Un cessez-le-feu limité est impossible. Le Hamas ne peut l’accepter tant que le blocus coupe du monde la bande de Gaza de tous les côtés et transforme la vie en enfer : pas assez de médicaments, pas assez de nourriture, les gens gravement malades ne peuvent atteindre les hôpitaux, la circulation des voitures est presque arrêtée, pas d’importations ni d’exportations, pas de production ni d’activité commerciale. L’ouverture de tous les points de passage pour le mouvement des marchandises est donc une composante essentielle d’un cessez-le-feu.

Notre gouvernement n’est pas désireux de le faire, car cela consoliderait la position du Hamas dans la bande de Gaza. Des sources gouvernementales insinuent qu’Abbas et ses gens à Ramallah s’opposent aussi à la levée du blocus – une rumeur malveillante, car cela signifierait qu’ Abbas conduit une guerre contre son propre peuple. Le Président Bush également refuse un cessez-le-feu, même si ses gens prétendent le contraire. L’Europe, comme d’habitude, est à la traîne des Etats-Unis.

Le Hamas peut-il accepter un cessez-le-feu qui s’appliquerait seulement à la bande de Gaza mais pas à la Cisjordanie ? On peut en douter. Cette semaine, on s’est aperçu que l’organisation du Djihad islamique à Gaza ne peut pas rester sans bouger pendant que ses membres sont tués à Bethléem. Le Hamas ne peut pas rester tranquille à Gaza et profiter des fruits du gouvernement si l’armée israélienne tue des militants du Hamas à Naplouse ou à Jénine. Et, bien sûr, aucun Palestinien n’accepterait que la bande de Gaza et la Cisjordanie soient deux entités séparées.

Un cessez-le-feu à Gaza seulement permettrait à Barak de le mettre en pièces à tout moment par une provocation style Bethléem. Voici ce qui pourrait se passer: le Hamas accepte un cessez-le-feu à Gaza seulement, l’armée israélienne tue une dizaine de membres du Hamas à Hébron, le Hamas répond en lançant des missiles Grad sur Ashkelon, Olmert dit au monde : Vous voyez ? Le Hamas terroriste viole le cessez-le-feu, ce qui prouve que nous n’avons pas de partenaire!

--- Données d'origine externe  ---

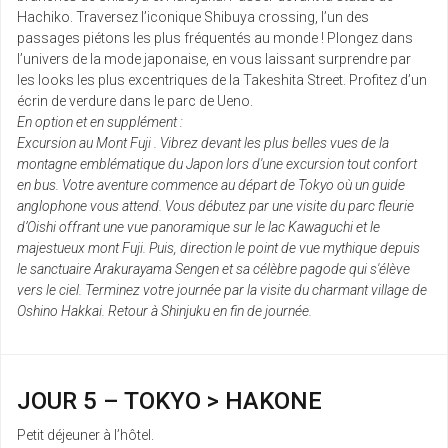
Hachiko. Traversez l’iconique Shibuya crossing, l’un des
passages piétons les plus fréquentés au monde ! Plongez dans
l’univers de la mode japonaise, en vous laissant surprendre par
les looks les plus excentriques de la Takeshita Street. Profitez d’un
écrin de verdure dans le parc de Ueno.
En option et en supplément :
Excursion au Mont Fuji . Vibrez devant les plus belles vues de la
montagne emblématique du Japon lors d'une excursion tout confort
en bus. Votre aventure commence au départ de Tokyo où un guide
anglophone vous attend. Vous débutez par une visite du parc fleurie
d’Oishi offrant une vue panoramique sur le lac Kawaguchi et le
majestueux mont Fuji. Puis, direction le point de vue mythique depuis
le sanctuaire Arakurayama Sengen et sa célèbre pagode qui s'élève
vers le ciel. Terminez votre journée par la visite du charmant village de
Oshino Hakkai. Retour à Shinjuku en fin de journée.
JOUR 5 – TOKYO > HAKONE
Petit déjeuner à l’hôtel.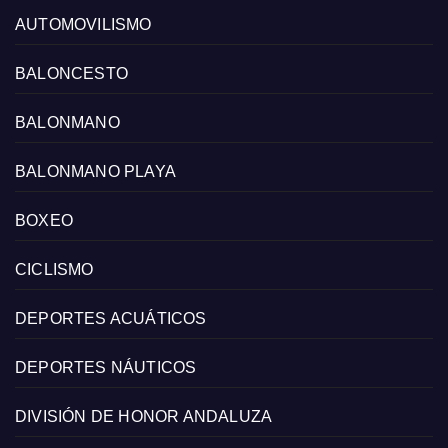
AUTOMOVILISMO
BALONCESTO
BALONMANO
BALONMANO PLAYA
BOXEO
CICLISMO
DEPORTES ACUÁTICOS
DEPORTES NÁUTICOS
DIVISIÓN DE HONOR ANDALUZA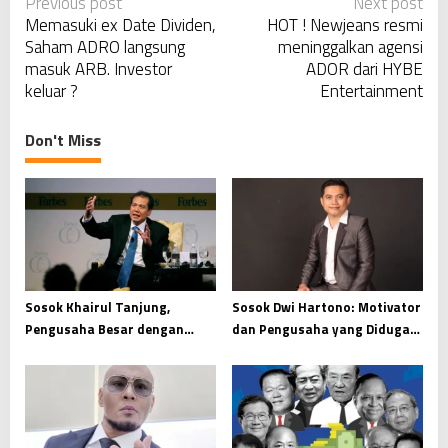
P
Previous post
Next post
Memasuki ex Date Dividen,
HOT ! Newjeans resmi
o
Saham ADRO langsung
meninggalkan agensi
s
masuk ARB. Investor
ADOR dari HYBE
t
keluar ?
Entertainment
n
a
Don't Miss
v
i
g
a
t
i
Sosok Khairul Tanjung,
Sosok Dwi Hartono: Motivator
Pengusaha Besar dengan
dan Pengusaha yang Diduga
o
Filosofi Anak Singkong
Jadi Otak Pembunuhan Kacab
n
Bank BUMN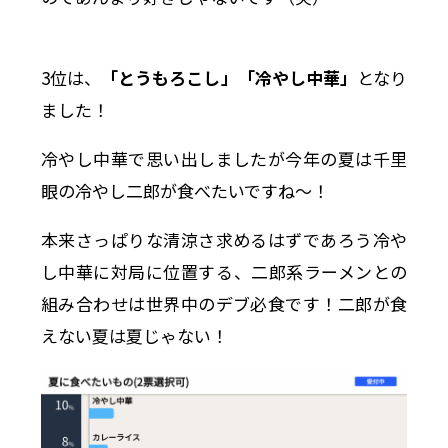
3位は、
「とうもろこし」「冷やし中華」
となり
ました！
冷やし中華で思い出しましたが今年の夏は千里
眼の冷やし二郎が食べたいですね〜！
本来さっぱりな清涼さ求めるはずであろう冷や
し中華に対局に位置する、二郎系ラーメンとの
組み合わせは世界中のデブ必食です！二郎が食
えない夏は夏じゃない！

Ceci signifie qu’un cessez-le-feu réel et durable, qui créerait l’atmosphère nécessaire pour de véritables négociations de paix, doit inclure aussi la Cisjordanie. Le duo Olmert-Barak ne pourrait pas imaginer accepter cela. Et tant que George Bush est dans les parages, il n’y aura aucune pression efficace sur notre gouvernement.

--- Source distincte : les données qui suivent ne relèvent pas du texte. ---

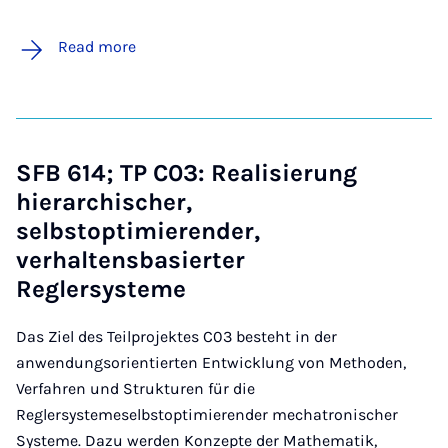
Read more
SFB 614; TP C03: Realisierung
hierarchischer,
selbstoptimierender,
verhaltensbasierter
Reglersysteme
Das Ziel des Teilprojektes C03 besteht in der
anwendungsorientierten Entwicklung von Methoden,
Verfahren und Strukturen für die
Reglersystemeselbstoptimierender mechatronischer
Systeme. Dazu werden Konzepte der Mathematik,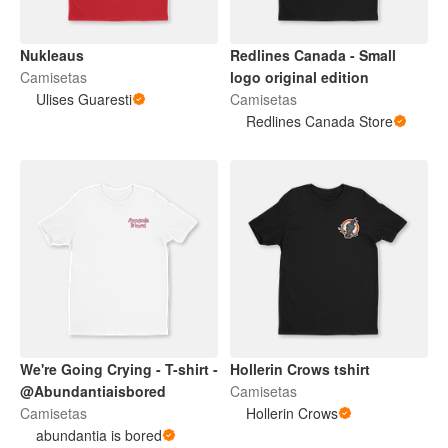
Nukleaus
Redlines Canada - Small
Camisetas
logo original edition
Ulises Guaresti
Camisetas
Redlines Canada Store
We're Going Crying - T-shirt -
Hollerin Crows tshirt
@Abundantiaisbored
Camisetas
Camisetas
Hollerin Crows
abundantia is bored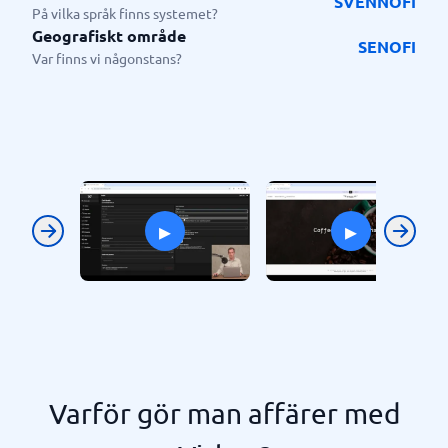
SV
EN
NO
FI
På vilka språk finns systemet?
Geografiskt område
SE
NO
FI
Var finns vi någonstans?
▸
▸
Previous
Next
Varför gör man affärer med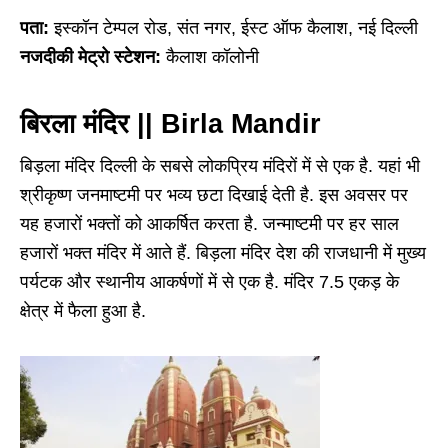
पता:
इस्कॉन टेम्पल रोड, संत नगर, ईस्ट ऑफ कैलाश, नई दिल्ली
नजदीकी मेट्रो स्टेशन:
कैलाश कॉलोनी
बिरला मंदिर || Birla Mandir
बिड़ला मंदिर दिल्ली के सबसे लोकप्रिय मंदिरों में से एक है. यहां भी
श्रीकृष्ण जनमाष्टमी पर भव्य छटा दिखाई देती है. इस अवसर पर
यह हजारों भक्तों को आकर्षित करता है. जन्माष्टमी पर हर साल
हजारों भक्त मंदिर में आते हैं. बिड़ला मंदिर देश की राजधानी में मुख्य
पर्यटक और स्थानीय आकर्षणों में से एक है. मंदिर 7.5 एकड़ के
क्षेत्र में फैला हुआ है.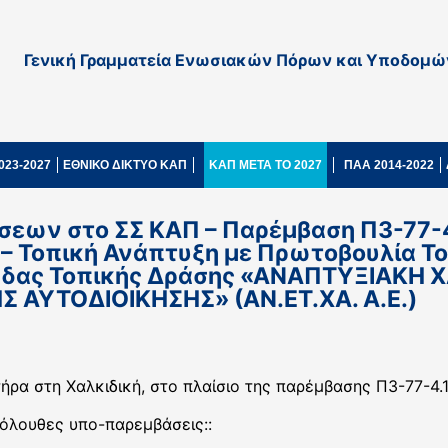
Γενική Γραμματεία Ενωσιακών Πόρων και Υποδομώ
023-2027
ΕΘΝΙΚΟ ΔΙΚΤΥΟ ΚΑΠ
ΚΑΠ ΜΕΤΑ ΤΟ 2027
ΠΑΑ 2014-2022
σεων στο ΣΣ ΚΑΠ – Παρέμβαση Π3-77-4.
– Τοπική Ανάπτυξη με Πρωτοβουλία Τ
άδας Τοπικής Δράσης «ΑΝΑΠΤΥΞΙΑΚΗ ΧΑ
ΑΥΤΟΔΙΟΙΚΗΣΗΣ» (ΑΝ.ΕΤ.ΧΑ. Α.Ε.)
ήρα στη Χαλκιδική, στο πλαίσιο της παρέμβασης Π3-77-4
όλουθες υπο-παρεμβάσεις::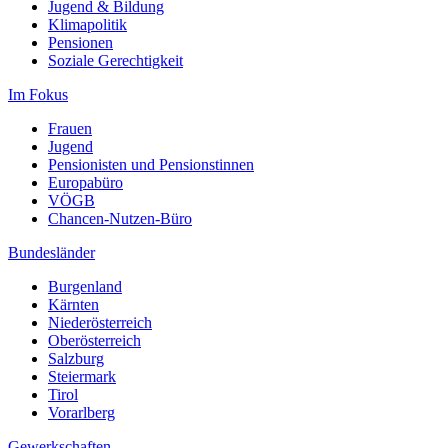
Jugend & Bildung
Klimapolitik
Pensionen
Soziale Gerechtigkeit
Im Fokus
Frauen
Jugend
Pensionisten und Pensionstinnen
Europabüro
VÖGB
Chancen-Nutzen-Büro
Bundesländer
Burgenland
Kärnten
Niederösterreich
Oberösterreich
Salzburg
Steiermark
Tirol
Vorarlberg
Gewerkschaften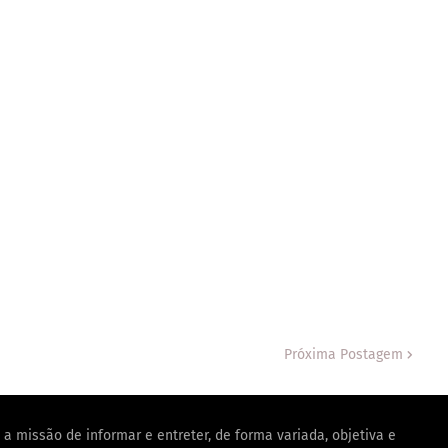
Próxima Postagem
a missão de informar e entreter, de forma variada, objetiva e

A PROPOS : qui gouverne réellement Israël en ce moment ?

Les événements de cette semaine donnent la réponse : l’homme qui prend les décisions est Ehoud Barak, la personne la plus dangereuse d’Israël, le Barak même qui a torpillé la conférence de Camp David et persuadé l’opinion israélienne dans son ensemble que « nous n’avons pas de partenaire pour la paix. »

Il y a 2052 ans aujourd’hui, pendant les Ides de mars, Jules César fut assassiné. Ehoud Barak se considère comme une réplique locale moderne du général romain. Lui aussi voudrait bien pouvoir dire : « je suis venu, j’ai vu, j’ai conquis ».

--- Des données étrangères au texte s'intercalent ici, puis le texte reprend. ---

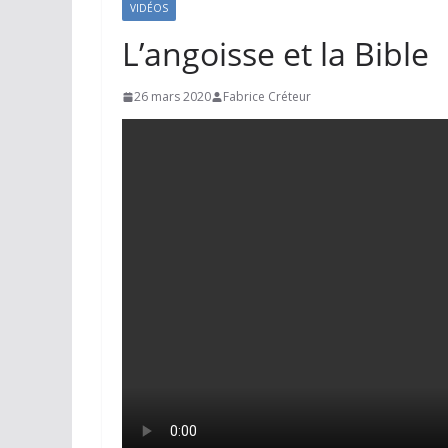
VIDÉOS
L’angoisse et la Bible
26 mars 2020
Fabrice Créteur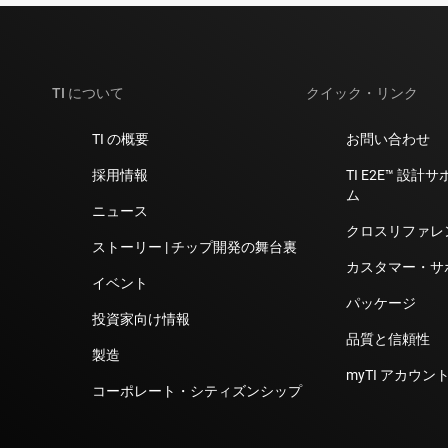
TI について
クイック・リンク
TI の概要
お問い合わせ
採用情報
TI E2E™ 設
ム
ニュース
クロスリファレ
ストーリー | チップ開発の舞台裏
カスタマー・サ
イベント
パッケージ
投資家向け情報
品質と信頼性
製造
myTI アカウント
コーポレート・シティズンシップ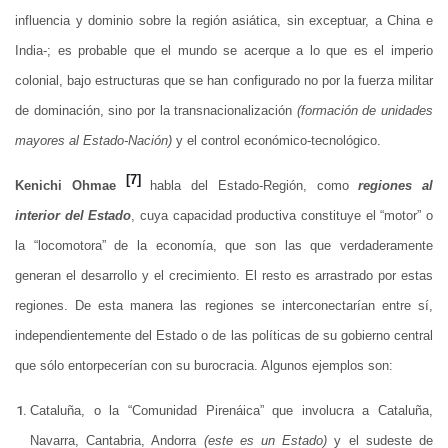
influencia y dominio sobre la región asiática, sin exceptuar, a China e
India-; es probable que el mundo se acerque a lo que es el imperio
colonial, bajo estructuras que se han configurado no por la fuerza militar
de dominación, sino por la transnacionalización
(formación de unidades
mayores al Estado-Nación)
y el control económico-tecnológico.
[7]
Kenichi Ohmae
habla del Estado-Región, como
regiones al
interior del Estado
, cuya capacidad productiva constituye el “motor” o
la “locomotora” de la economía, que son las que verdaderamente
generan el desarrollo y el crecimiento. El resto es arrastrado por estas
regiones. De esta manera las regiones se interconectarían entre sí,
independientemente del Estado o de las políticas de su gobierno central
que sólo entorpecerían con su burocracia. Algunos ejemplos son:
Cataluña, o la “Comunidad Pirenáica” que involucra a Cataluña,
Navarra, Cantabria, Andorra
(este es un Estado)
y el sudeste de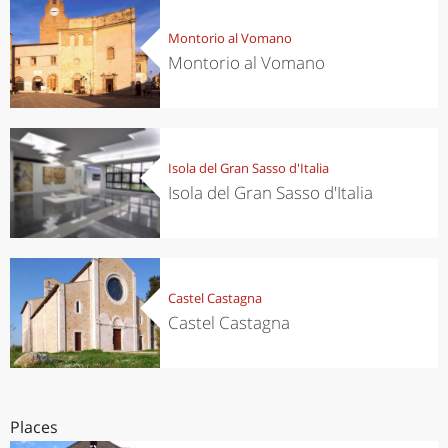
Montorio al Vomano
Montorio al Vomano
Isola del Gran Sasso d'Italia
Isola del Gran Sasso d'Italia
Castel Castagna
Castel Castagna
Places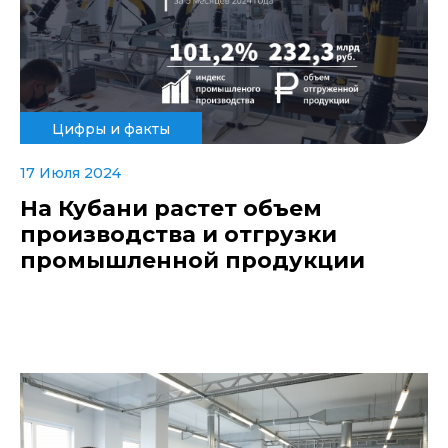
Цифры и факты
17 Июля 2024
На Кубани растет объем
производства и отгрузки
промышленной продукции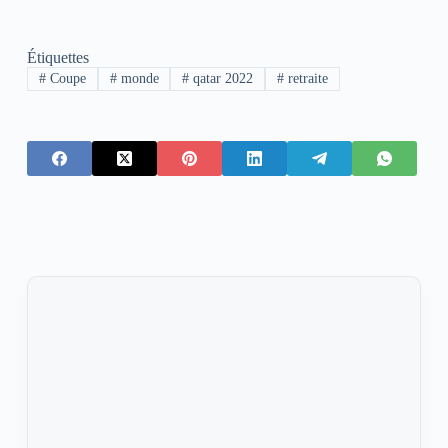
Étiquettes
#
Coupe
#
monde
#
qatar 2022
#
retraite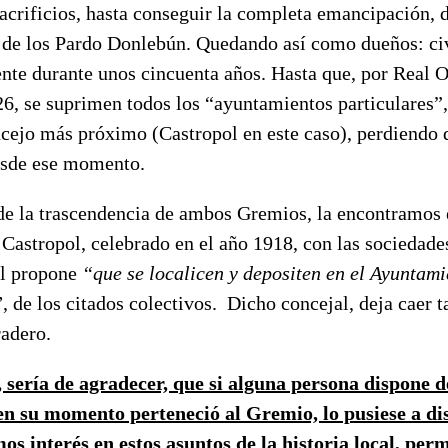
acrificios, hasta conseguir la completa emancipación, d
 de los Pardo Donlebún. Quedando así como dueños: civi
nte durante unos cincuenta años. Hasta que, por Real 
6, se suprimen todos los “ayuntamientos particulares”,
ncejo más próximo (Castropol en este caso), perdiendo 
esde ese momento.
e la trascendencia de ambos Gremios, la encontramos 
astropol, celebrado en el año 1918, con las sociedades
al propone
“que se localicen y depositen en el Ayuntami
”
, de los citados colectivos. Dicho concejal, deja caer
radero.
, sería de agradecer, que si alguna persona dispone 
n su momento perteneció al Gremio, lo pusiese a di
mos interés en estos asuntos de la historia local, per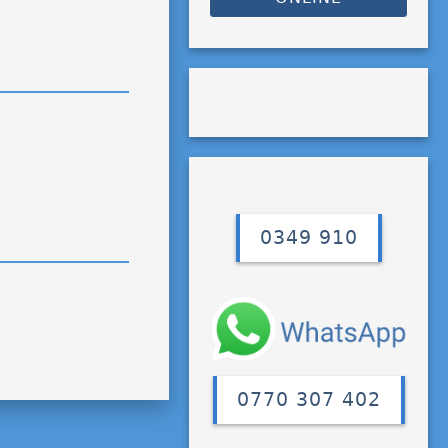
0349 910
0770 307 402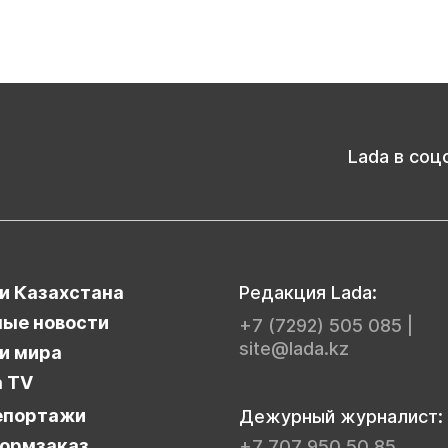
Lada в соц
и Казахстана
Редакция Lada:
ые новости
+7 (7292) 505 085
|
site@lada.kz
и мира
a TV
епортажи
Дежурный журналист:
ормзаказ
+7 707 950 50 85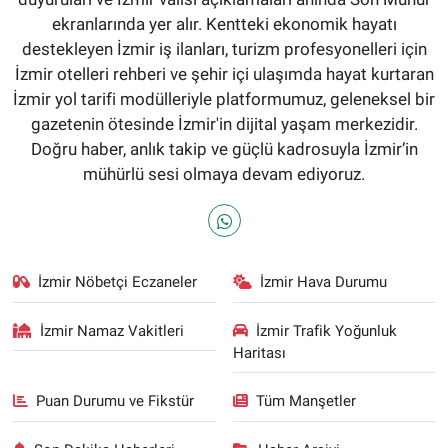
ekranlarında yer alır. Kentteki ekonomik hayatı
destekleyen İzmir iş ilanları, turizm profesyonelleri için
İzmir otelleri rehberi ve şehir içi ulaşımda hayat kurtaran
İzmir yol tarifi modülleriyle platformumuz, geleneksel bir
gazetenin ötesinde İzmir'in dijital yaşam merkezidir.
Doğru haber, anlık takip ve güçlü kadrosuyla İzmir’in
mühürlü sesi olmaya devam ediyoruz.
İzmir Nöbetçi Eczaneler
İzmir Hava Durumu
İzmir Namaz Vakitleri
İzmir Trafik Yoğunluk
Haritası
Puan Durumu ve Fikstür
Tüm Manşetler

Mais la réalité est quelque peu différente : il est venu, il a vu, il a détruit.

Article original, « I Came, I Saw, I Destroyed ! », Gush Shalom, 15 mars 2008:
http://zope.gush-shalom.org/home/en/channels/avnery/1205617159/
 

Traduit de l’anglais  pour l’AFPS : RM/SW

Uri Avnery est journaliste et cofondateur de Gush Shalom.